Zechariah Chapters 9-14 are all relevant to the end times. Right in the middle (11:1-3) it describes widespread destruction that includes the cedars of Lebanon, the dense oak forests of Bashan (Golan Heights) and the lush thicket of Jordan (the valley of the Jordan River between the Sea of Galilee and the Dead Sea). The forests and thickets of these areas could be destroyed in a major war.
Zechariah 10:11 says, “Assyria’s pride will be brought down and Egypt’s scepter will pass away,” which hints that something serious happens to Syria and Egypt. Syria is the home of Arab nationalism and the Syrians are fiercely pro-Arab and anti-Israel. Syria has repeatedly boycotted peace talks and refused to stop fighting after cease-fires, simply because of its intense Arab pride. God will bring that pride down.
Ezekiel 28 contains a prophecy against Sidon, located on the coast of Lebanon about 30 miles north of Israel. This prophecy is relevant to the end times because verse 25 puts it in the context of God gathering the Jews from the nations. Referring to Sidon, God says, “I will send a plague upon you and make blood flow in your streets. The slain will fall within you, with the sword against you on every side. Then you will know that I am the Lord” (Ezek. 28:23). Sidon will be destroyed in the war, although Ezekiel 28 doesn’t say the Israelis will settle there.

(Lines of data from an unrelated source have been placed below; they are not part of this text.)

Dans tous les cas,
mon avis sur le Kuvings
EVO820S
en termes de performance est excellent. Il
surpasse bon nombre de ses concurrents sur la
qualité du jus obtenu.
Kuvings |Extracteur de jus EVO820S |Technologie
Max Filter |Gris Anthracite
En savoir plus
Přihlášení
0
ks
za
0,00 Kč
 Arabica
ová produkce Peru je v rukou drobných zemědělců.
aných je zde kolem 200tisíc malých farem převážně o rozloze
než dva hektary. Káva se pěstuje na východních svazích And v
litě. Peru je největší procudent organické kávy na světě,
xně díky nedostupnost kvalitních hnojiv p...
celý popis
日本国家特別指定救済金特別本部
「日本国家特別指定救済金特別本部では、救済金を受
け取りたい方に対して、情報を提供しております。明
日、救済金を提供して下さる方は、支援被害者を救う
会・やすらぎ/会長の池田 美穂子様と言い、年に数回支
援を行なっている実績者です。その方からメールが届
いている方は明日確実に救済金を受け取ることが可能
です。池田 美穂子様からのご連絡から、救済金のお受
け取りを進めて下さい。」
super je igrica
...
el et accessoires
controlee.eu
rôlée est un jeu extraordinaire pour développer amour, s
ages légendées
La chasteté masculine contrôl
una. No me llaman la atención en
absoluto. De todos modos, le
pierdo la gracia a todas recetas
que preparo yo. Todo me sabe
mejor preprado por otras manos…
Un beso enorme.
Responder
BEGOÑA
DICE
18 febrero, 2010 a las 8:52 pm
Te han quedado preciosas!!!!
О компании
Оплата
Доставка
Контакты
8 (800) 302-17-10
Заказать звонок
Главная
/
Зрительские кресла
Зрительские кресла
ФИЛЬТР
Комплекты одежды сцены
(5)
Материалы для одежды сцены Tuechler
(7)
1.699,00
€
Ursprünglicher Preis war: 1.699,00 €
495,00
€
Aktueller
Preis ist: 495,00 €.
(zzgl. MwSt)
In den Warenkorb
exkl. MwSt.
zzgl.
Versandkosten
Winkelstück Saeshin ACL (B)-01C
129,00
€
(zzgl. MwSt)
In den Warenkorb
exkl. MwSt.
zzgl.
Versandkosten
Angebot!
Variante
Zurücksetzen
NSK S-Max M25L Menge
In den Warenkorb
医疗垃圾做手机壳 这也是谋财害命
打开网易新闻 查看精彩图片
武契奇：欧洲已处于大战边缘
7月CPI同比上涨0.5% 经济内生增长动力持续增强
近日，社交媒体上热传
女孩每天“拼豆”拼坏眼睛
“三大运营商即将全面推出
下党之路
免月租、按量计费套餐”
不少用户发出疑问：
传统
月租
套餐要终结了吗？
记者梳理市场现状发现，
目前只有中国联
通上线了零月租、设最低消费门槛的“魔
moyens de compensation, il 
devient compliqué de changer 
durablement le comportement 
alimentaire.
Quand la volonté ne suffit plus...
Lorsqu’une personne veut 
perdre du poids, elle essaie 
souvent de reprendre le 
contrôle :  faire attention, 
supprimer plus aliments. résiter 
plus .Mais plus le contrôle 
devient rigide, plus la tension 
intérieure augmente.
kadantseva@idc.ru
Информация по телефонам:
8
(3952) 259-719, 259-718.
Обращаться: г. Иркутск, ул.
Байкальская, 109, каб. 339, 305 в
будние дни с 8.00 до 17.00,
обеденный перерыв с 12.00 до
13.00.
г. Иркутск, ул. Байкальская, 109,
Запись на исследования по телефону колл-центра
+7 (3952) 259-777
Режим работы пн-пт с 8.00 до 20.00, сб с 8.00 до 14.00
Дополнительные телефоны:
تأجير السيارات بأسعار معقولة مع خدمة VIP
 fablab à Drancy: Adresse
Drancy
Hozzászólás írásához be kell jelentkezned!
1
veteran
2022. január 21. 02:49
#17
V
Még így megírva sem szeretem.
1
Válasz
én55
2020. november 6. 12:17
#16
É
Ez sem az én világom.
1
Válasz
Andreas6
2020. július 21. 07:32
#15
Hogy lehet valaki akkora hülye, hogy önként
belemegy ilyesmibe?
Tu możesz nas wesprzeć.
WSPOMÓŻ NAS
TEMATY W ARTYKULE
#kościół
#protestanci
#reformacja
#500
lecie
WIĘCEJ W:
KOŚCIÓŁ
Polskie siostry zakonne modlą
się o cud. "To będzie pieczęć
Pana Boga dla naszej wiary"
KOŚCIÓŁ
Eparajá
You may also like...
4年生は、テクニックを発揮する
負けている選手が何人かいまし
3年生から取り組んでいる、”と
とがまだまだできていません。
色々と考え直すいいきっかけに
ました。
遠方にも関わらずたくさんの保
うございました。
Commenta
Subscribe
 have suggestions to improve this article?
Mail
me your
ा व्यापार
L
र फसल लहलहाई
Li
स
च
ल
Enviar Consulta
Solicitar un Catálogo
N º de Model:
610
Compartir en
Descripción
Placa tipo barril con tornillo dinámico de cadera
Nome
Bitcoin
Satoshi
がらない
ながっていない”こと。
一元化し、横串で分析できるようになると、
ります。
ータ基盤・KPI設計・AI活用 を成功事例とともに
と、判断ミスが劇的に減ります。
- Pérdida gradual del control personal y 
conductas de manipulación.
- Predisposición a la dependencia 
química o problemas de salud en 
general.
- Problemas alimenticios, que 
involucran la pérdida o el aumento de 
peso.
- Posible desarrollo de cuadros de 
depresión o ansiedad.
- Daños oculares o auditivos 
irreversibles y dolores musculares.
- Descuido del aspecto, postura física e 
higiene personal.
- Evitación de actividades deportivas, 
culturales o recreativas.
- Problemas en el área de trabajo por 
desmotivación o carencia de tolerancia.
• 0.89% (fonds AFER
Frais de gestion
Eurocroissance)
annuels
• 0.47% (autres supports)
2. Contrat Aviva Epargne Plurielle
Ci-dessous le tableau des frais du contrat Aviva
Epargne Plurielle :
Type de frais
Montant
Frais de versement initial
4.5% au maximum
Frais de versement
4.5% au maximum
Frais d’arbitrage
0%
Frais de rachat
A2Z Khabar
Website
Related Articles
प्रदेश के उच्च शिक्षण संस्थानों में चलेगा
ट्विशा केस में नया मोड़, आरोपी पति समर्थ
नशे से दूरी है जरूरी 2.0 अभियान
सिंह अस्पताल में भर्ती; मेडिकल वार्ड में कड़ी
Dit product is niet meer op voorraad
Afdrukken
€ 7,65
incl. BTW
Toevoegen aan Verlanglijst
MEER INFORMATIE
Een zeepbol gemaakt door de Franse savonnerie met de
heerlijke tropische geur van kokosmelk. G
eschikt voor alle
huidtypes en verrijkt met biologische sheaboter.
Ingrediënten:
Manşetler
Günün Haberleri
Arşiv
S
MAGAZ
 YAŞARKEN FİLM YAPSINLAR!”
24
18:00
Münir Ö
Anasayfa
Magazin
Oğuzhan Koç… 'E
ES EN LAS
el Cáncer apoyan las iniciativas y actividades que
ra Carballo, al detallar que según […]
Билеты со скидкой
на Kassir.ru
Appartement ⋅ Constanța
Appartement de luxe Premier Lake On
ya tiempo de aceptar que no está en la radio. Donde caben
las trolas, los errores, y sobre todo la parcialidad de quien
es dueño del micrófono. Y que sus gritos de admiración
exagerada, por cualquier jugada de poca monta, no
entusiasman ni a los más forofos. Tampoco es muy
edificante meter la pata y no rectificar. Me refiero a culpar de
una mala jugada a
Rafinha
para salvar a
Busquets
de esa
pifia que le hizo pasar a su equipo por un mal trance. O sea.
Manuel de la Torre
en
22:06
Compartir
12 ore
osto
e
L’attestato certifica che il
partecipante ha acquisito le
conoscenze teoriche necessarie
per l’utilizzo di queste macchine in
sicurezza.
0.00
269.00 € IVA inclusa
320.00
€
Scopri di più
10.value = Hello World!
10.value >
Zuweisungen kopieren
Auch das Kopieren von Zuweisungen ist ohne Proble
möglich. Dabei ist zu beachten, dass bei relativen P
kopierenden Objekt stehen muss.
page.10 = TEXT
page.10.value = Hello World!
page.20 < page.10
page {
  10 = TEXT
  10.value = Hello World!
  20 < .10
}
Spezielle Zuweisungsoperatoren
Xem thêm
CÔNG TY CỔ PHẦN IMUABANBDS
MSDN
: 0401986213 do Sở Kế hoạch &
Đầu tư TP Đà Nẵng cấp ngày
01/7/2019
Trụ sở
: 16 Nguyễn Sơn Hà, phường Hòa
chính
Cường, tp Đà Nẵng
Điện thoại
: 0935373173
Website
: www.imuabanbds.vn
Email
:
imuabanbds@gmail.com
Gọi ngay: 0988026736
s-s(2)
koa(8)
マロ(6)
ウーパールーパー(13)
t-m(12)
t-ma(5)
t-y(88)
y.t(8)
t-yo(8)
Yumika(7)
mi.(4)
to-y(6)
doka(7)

For years the PLO had major bases in southern Lebanon and continued to threaten Israel. Israel launched attacks into the area to drive the PLO away from the border. Operation “Peace for Galilee” in 1981 was one of the largest assaults. Israel occupied South Lebanon as a “security zone” to keep terrorists and paramilitary forces away from northern Israel. The Hezbollah and Islamic Jihad replaced the PLO as the threat from South Lebanon and the Israeli army continued to defend the northern Israel communities. Israel believed it had to stay in South Lebanon because the Lebanese government couldn’t control terrorism directed from there against Israel. It is possible Israel will again invade the area to eliminate the threat and Sidon may be the site of a devastating battle during that invasion.
The “beginning of birth pains” referred to in the Bible will include deception, violence, wars, food shortages, natural disasters and Middle East war.